(PROVIDED INFORMATION begins)

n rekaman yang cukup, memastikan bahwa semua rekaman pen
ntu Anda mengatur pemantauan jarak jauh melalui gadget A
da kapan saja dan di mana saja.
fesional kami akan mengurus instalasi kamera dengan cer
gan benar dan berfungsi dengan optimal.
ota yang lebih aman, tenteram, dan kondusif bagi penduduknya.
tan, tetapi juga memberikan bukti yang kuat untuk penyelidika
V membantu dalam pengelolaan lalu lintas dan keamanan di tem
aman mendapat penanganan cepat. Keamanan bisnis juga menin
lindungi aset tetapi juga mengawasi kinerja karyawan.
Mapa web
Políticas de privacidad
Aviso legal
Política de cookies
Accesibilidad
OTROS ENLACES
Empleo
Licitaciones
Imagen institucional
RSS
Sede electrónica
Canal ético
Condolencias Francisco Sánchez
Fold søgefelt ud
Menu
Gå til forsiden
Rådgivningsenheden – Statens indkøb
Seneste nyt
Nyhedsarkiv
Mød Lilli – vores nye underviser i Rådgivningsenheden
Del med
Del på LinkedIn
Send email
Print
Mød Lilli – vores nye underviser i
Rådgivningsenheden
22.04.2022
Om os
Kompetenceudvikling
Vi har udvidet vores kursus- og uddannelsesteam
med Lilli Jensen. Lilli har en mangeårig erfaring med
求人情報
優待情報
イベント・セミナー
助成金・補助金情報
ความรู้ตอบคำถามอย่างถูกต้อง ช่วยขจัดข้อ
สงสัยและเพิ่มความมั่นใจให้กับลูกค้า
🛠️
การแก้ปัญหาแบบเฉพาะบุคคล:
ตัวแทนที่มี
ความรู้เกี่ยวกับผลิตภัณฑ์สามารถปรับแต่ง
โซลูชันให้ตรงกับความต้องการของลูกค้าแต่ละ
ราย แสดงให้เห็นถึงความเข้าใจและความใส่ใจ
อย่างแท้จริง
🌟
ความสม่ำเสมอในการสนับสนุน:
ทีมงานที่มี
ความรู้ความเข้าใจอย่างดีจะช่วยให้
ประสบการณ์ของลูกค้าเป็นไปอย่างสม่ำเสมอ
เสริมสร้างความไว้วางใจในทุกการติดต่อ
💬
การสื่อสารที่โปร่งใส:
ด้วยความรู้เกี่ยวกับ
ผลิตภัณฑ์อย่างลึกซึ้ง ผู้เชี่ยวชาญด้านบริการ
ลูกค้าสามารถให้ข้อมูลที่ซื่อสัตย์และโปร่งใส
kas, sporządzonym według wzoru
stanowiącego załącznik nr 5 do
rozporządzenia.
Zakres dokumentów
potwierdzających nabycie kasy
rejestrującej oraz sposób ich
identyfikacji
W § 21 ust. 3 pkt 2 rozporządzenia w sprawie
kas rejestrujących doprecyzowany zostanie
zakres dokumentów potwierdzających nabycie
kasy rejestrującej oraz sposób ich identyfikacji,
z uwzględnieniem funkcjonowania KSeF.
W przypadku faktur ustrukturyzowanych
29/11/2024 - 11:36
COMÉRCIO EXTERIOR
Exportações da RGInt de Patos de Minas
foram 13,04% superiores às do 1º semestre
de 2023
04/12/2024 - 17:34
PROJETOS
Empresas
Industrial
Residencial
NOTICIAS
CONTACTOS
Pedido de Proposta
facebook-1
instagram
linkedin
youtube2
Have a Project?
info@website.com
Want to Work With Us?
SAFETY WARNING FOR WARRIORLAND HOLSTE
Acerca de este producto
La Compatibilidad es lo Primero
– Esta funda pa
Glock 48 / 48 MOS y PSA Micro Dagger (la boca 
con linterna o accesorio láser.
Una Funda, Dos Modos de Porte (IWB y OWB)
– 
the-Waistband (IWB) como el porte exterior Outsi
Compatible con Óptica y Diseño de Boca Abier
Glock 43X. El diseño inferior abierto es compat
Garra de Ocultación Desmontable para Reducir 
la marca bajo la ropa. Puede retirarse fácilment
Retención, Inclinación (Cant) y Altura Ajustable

(PROVIDED INFORMATION ends)

_TRY IT_
Every line in the material above that has the word "rejestrującej" should be copied.

_WRITTEN ANSWER_
rejestrującej oraz sposób ich
kasy rejestrującej oraz sposób ich identyfikacji,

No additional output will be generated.